EXCERPTED RECORDS section start

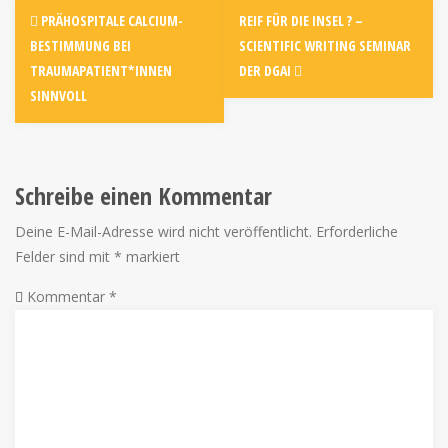
PRÄHOSPITALE CALCIUM-
REIF FÜR DIE INSEL ? –
BESTIMMUNG BEI
SCIENTIFIC WRITING SEMINAR
TRAUMAPATIENT*INNEN
DER DGAI
SINNVOLL
Schreibe einen Kommentar
Deine E-Mail-Adresse wird nicht veröffentlicht.
Erforderliche
Felder sind mit
*
markiert
Kommentar
*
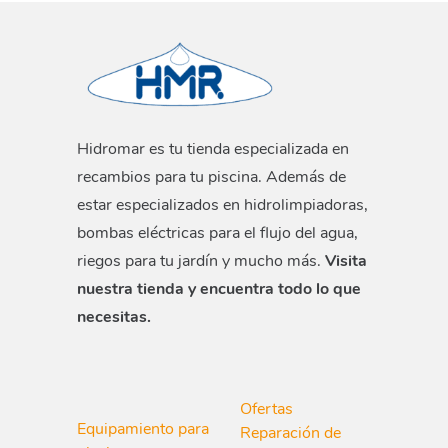
Hidromar es tu tienda especializada en
recambios para tu piscina. Además de
estar especializados en hidrolimpiadoras,
bombas eléctricas para el flujo del agua,
riegos para tu jardín y mucho más.
Visita
nuestra tienda y encuentra todo lo que
necesitas.
Ofertas
Equipamiento para
Reparación de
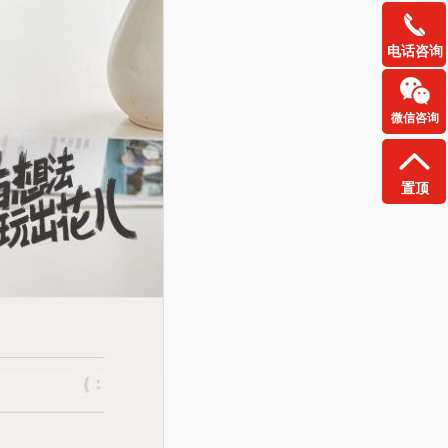
电话咨询
微信咨询
置顶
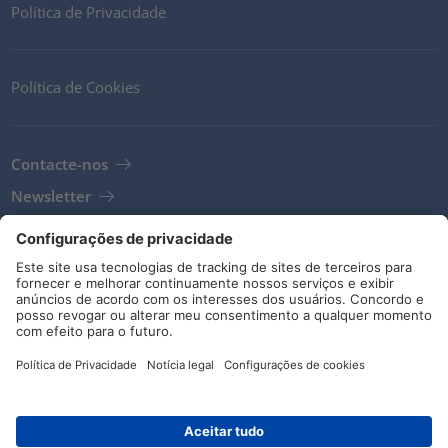
Política de Privacidade
Política de Cookies
Contacte-nos
Newsletter
Termos e Condições
Diretrizes e compromissos
Código de Ética
Redes sociais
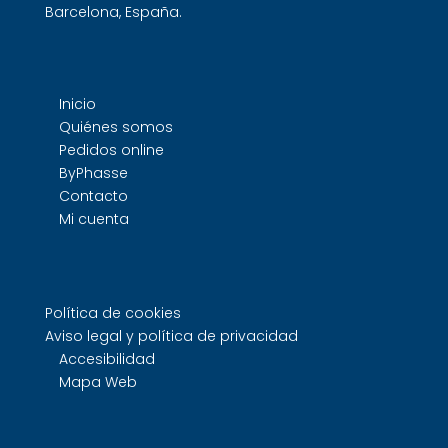
Barcelona, España.
Inicio
Quiénes somos
Pedidos online
ByPhasse
Contacto
Mi cuenta
Política de cookies
Aviso legal y política de privacidad
Accesibilidad
Mapa Web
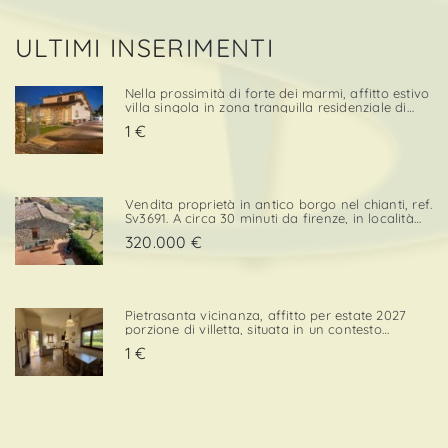
ULTIMI INSERIMENTI
Nella prossimità di forte dei marmi, affitto estivo
villa singola in zona tranquilla residenziale di
campagna. Stutturata su 2 livelli principali, oltre
1 €
a taverna, è così composta: p. T - veranda
d'ingresso, ampio salone - pranzo, cucinotto a
vis. . .
Vendita proprietà in antico borgo nel chianti, ref.
Sv3691. A circa 30 minuti da firenze, in località
cintoia greve in chianti , inserito in un borgo
320.000 €
medievale immerso nella natura, proponiamo in
ven. . .
Pietrasanta vicinanza, affitto per estate 2027
porzione di villetta, situata in un contesto
tranquillo e comodo sia per il centro che per i
1 €
servizi. L’immobile è dotato di una porzione di
giardino privato con posto auto, elemento che
confe. . .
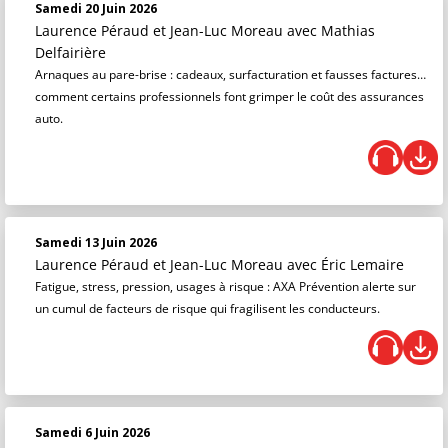
Samedi 20 Juin 2026
Laurence Péraud et Jean-Luc Moreau
avec Mathias
Delfairière
Arnaques au pare-brise : cadeaux, surfacturation et fausses factures…
comment certains professionnels font grimper le coût des assurances
auto.
Samedi 13 Juin 2026
Laurence Péraud et Jean-Luc Moreau
avec Éric Lemaire
Fatigue, stress, pression, usages à risque : AXA Prévention alerte sur
un cumul de facteurs de risque qui fragilisent les conducteurs.
Samedi 6 Juin 2026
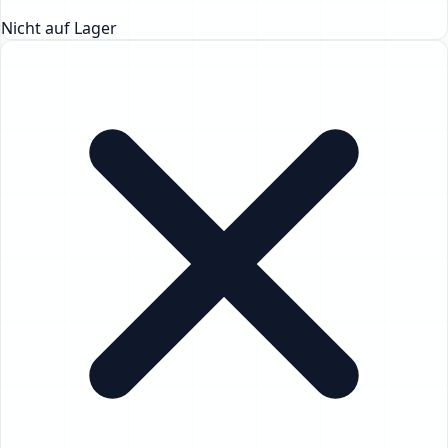
Nicht auf Lager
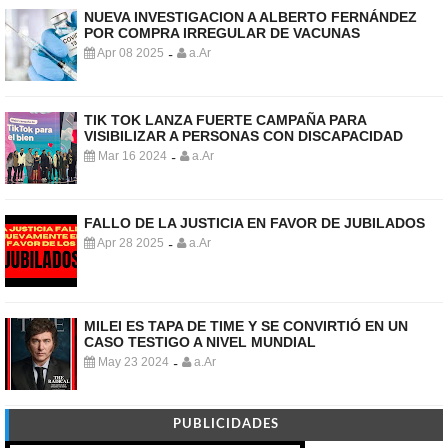
NUEVA INVESTIGACION A ALBERTO FERNÁNDEZ
POR COMPRA IRREGULAR DE VACUNAS
Apr 08 2025
a.Ar
-
TIK TOK LANZA FUERTE CAMPAÑA PARA
VISIBILIZAR A PERSONAS CON DISCAPACIDAD
Mar 16 2024
a.Ar
-
FALLO DE LA JUSTICIA EN FAVOR DE JUBILADOS
Apr 28 2025
a.Ar
-
MILEI ES TAPA DE TIME Y SE CONVIRTIÓ EN UN
CASO TESTIGO A NIVEL MUNDIAL
May 23 2024
a.Ar
-
PUBLICIDADES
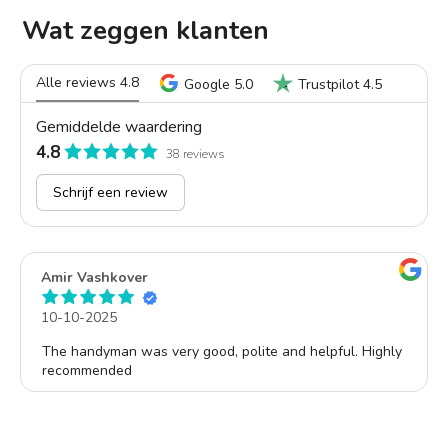
Wat zeggen klanten
Alle reviews 4.8
Google 5.0
Trustpilot 4.5
Gemiddelde waardering
4.8
38 reviews
Schrijf een review
Amir Vashkover
10-10-2025
The handyman was very good, polite and helpful. Highly
recommended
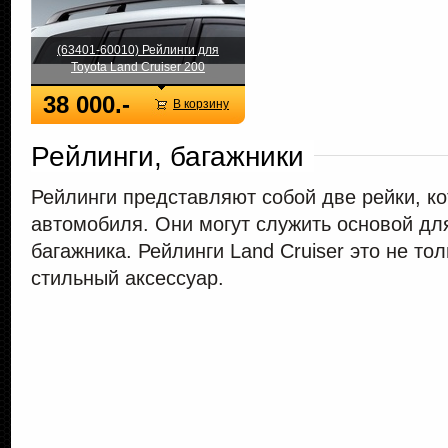
(63401-60010) Рейлинги для
Toyota Land Cruiser 200
38 000.-
В корзину
Рейлинги, багажники
Рейлинги представляют собой две рейки, к
автомобиля. Они могут служить основой дл
багажника. Рейлинги Land Cruiser это не то
стильный аксессуар.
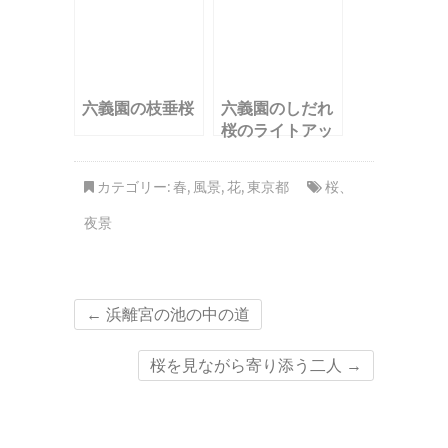
六義園の枝垂桜
六義園のしだれ
桜のライトアッ
プ
カテゴリー:
春
,
風景
,
花
,
東京都
桜
、
夜景
←
浜離宮の池の中の道
桜を見ながら寄り添う二人
→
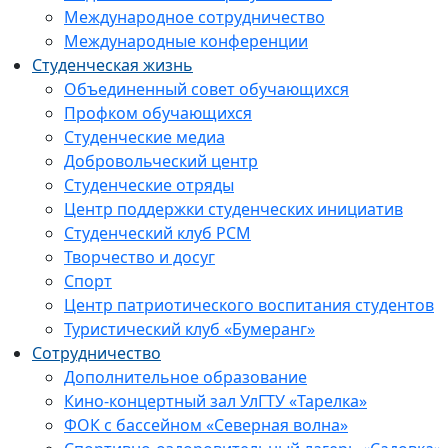
Международное сотрудничество
Международные конференции
Студенческая жизнь
Объединенный совет обучающихся
Профком обучающихся
Студенческие медиа
Добровольческий центр
Студенческие отряды
Центр поддержки студенческих инициатив
Студенческий клуб РСМ
Творчество и досуг
Спорт
Центр патриотического воспитания студентов
Туристический клуб «Бумеранг»
Сотрудничество
Дополнительное образование
Кино-концертный зал УлГТУ «Тарелка»
ФОК с бассейном «Северная волна»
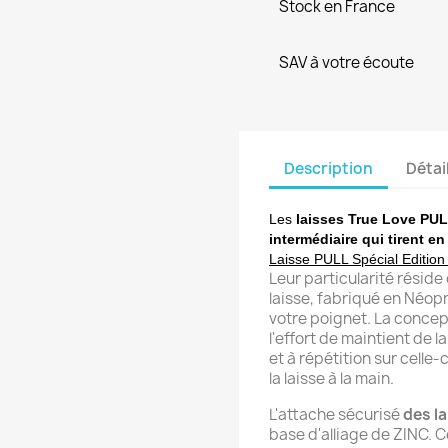
Stock en France
SAV à votre écoute
Description
Détai
Les
laisses True Love PULL
intermédiaire qui tirent en
Laisse PULL Spécial Edition
Leur particularité réside
laisse, fabriqué en Néop
votre poignet. La conce
l'effort de maintient de l
et à répétition sur celle-
la laisse à la main.
L'attache sécurisé
des l
base d'alliage de ZINC. C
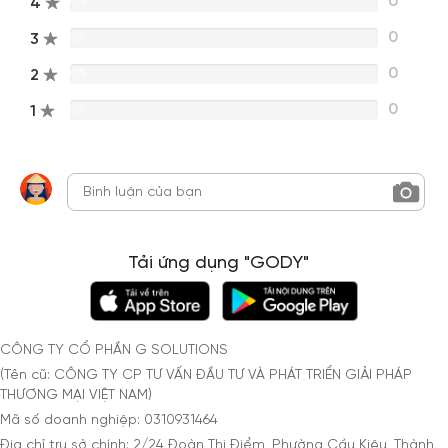
0
4
0%
0
3
0%
0
2
0%
0
1
0%
Tải ứng dụng "GODY"
CÔNG TY CỔ PHẦN G SOLUTIONS
(Tên cũ: CÔNG TY CP TƯ VẤN ĐẦU TƯ VÀ PHÁT TRIỂN GIẢI PHÁP
THƯƠNG MẠI VIỆT NAM)
Mã số doanh nghiệp: 0310931464
Địa chỉ trụ sở chính: 2/24 Đoàn Thị Điểm, Phường Cầu Kiệu, Thành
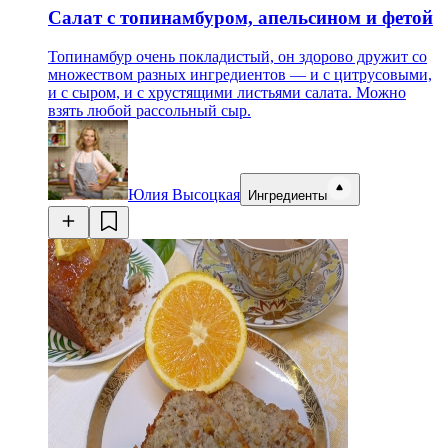
Салат с топинамбуром, апельсином и фетой
Топинамбур очень покладистый, он здорово дружит со
множеством разных ингредиентов — и с цитрусовыми,
и с сыром, и с хрустящими листьями салата. Можно
взять любой рассольный сыр.
Юлия Высоцкая
Ингредиенты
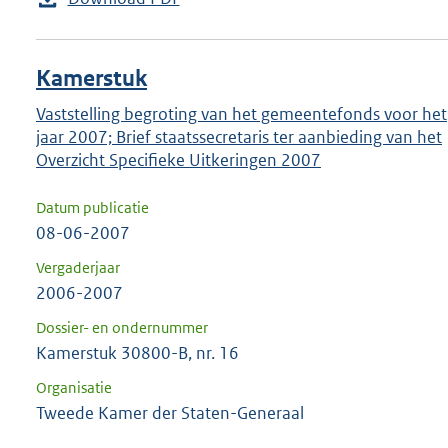
Kamerstuk
Vaststelling begroting van het gemeentefonds voor het
jaar 2007; Brief staatssecretaris ter aanbieding van het
Overzicht Specifieke Uitkeringen 2007
Datum publicatie
08-06-2007
Vergaderjaar
2006-2007
Dossier- en ondernummer
Kamerstuk 30800-B, nr. 16
Organisatie
Tweede Kamer der Staten-Generaal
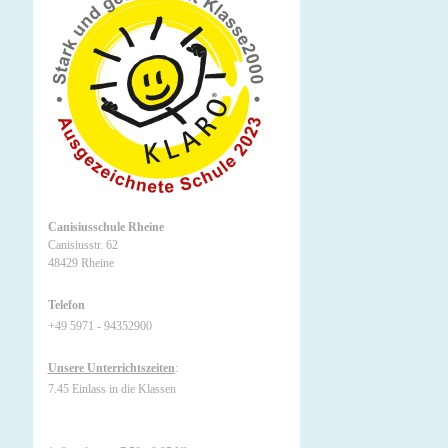
Canisiusschule Rheine
Canisiusstr. 62
48429 Rheine
Telefon
+49 5971 - 94352900
Unsere Unterrichtszeiten
:
7.45 Einlass in die Klassen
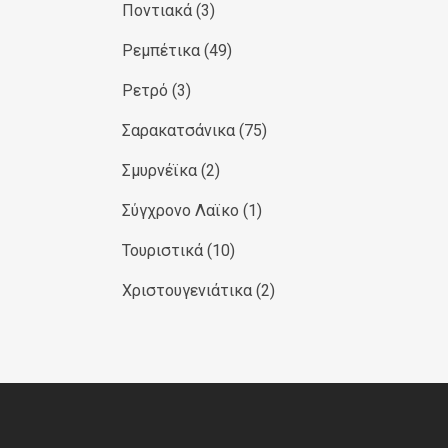
Ποντιακά
(3)
Ρεμπέτικα
(49)
Ρετρό
(3)
Σαρακατσάνικα
(75)
Σμυρνέϊκα
(2)
Σύγχρονο Λαϊκο
(1)
Τουριστικά
(10)
Χριστουγενιάτικα
(2)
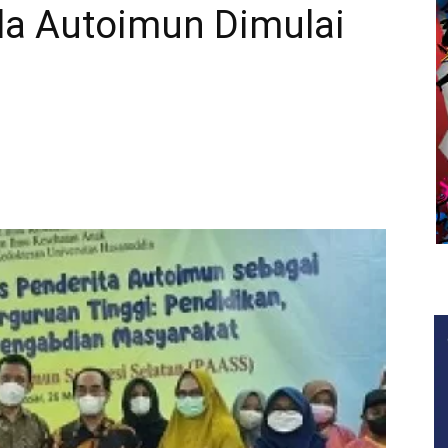
la Autoimun Dimulai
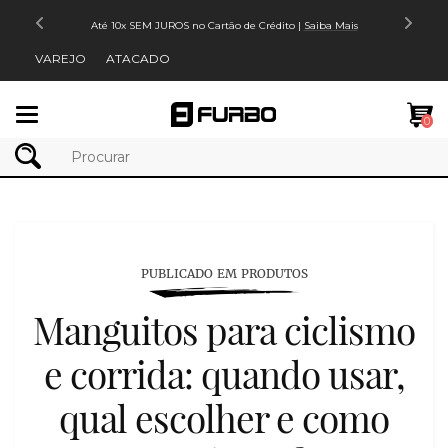
Até 10x SEM JUROS no Cartão de Crédito |
Saiba Mais
VAREJO
ATACADO
Mudar
0
navegação
PUBLICADO EM PRODUTOS
Manguitos para ciclismo
e corrida: quando usar,
qual escolher e como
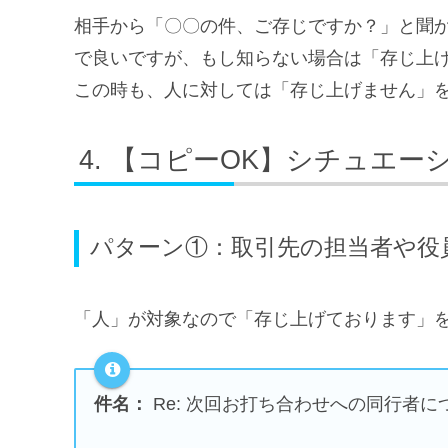
相手から「〇〇の件、ご存じですか？」と聞
で良いですが、もし知らない場合は「存じ上
この時も、人に対しては「存じ上げません」
【コピーOK】シチュエー
パターン①：取引先の担当者や役
「人」が対象なので「存じ上げております」
件名：
Re: 次回お打ち合わせへの同行者に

EXCERPTED RECORDS section end

Although pictures appear among the entries, please set down only the lines from the one with "Felder sind mit" up to and including the one with "POR COMPRA IRREGULAR DE VACUNAS", word for word.

ANSWER FOR THIS EXERCISE:
Felder sind mit
*
markiert
Kommentar
*
Hidromar es tu tienda especializada en
recambios para tu piscina. Además de
estar especializados en hidrolimpiadoras,
bombas eléctricas para el flujo del agua,
riegos para tu jardín y mucho más.
Visita
nuestra tienda y encuentra todo lo que
necesitas.
Ofertas
Equipamiento para
Reparación de
电话咨询
微信咨询
置顶
Política de Privacidade
Política de Cookies
Contacte-nos
Newsletter
Termos e Condições
Diretrizes e compromissos
Código de Ética
Redes sociais
Barcelona, España.
Inicio
Quiénes somos
Pedidos online
ByPhasse
Contacto
Mi cuenta
Política de cookies
Aviso legal y política de privacidad
Accesibilidad
Mapa Web
ULTIMI INSERIMENTI
Nella prossimità di forte dei marmi, affitto estivo
villa singola in zona tranquilla residenziale di
campagna. Stutturata su 2 livelli principali, oltre
1 €
a taverna, è così composta: p. T - veranda
d'ingresso, ampio salone - pranzo, cucinotto a
vis. . .
Vendita proprietà in antico borgo nel chianti, ref.
Sv3691. A circa 30 minuti da firenze, in località
cintoia greve in chianti , inserito in un borgo
320.000 €
medievale immerso nella natura, proponiamo in
ven. . .
Pietrasanta vicinanza, affitto per estate 2027
porzione di villetta, situata in un contesto
tranquillo e comodo sia per il centro che per i
1 €
servizi. L’immobile è dotato di una porzione di
giardino privato con posto auto, elemento che
confe. . .
Samedi 20 Juin 2026
Laurence Péraud et Jean-Luc Moreau
avec Mathias
Delfairière
Arnaques au pare-brise : cadeaux, surfacturation et fausses factures…
comment certains professionnels font grimper le coût des assurances
auto.
Samedi 13 Juin 2026
Laurence Péraud et Jean-Luc Moreau
avec Éric Lemaire
Fatigue, stress, pression, usages à risque : AXA Prévention alerte sur
un cumul de facteurs de risque qui fragilisent les conducteurs.
Samedi 6 Juin 2026
Nicht auf Lager
NUEVA INVESTIGACION A ALBERTO FERNÁNDEZ
POR COMPRA IRREGULAR DE VACUNAS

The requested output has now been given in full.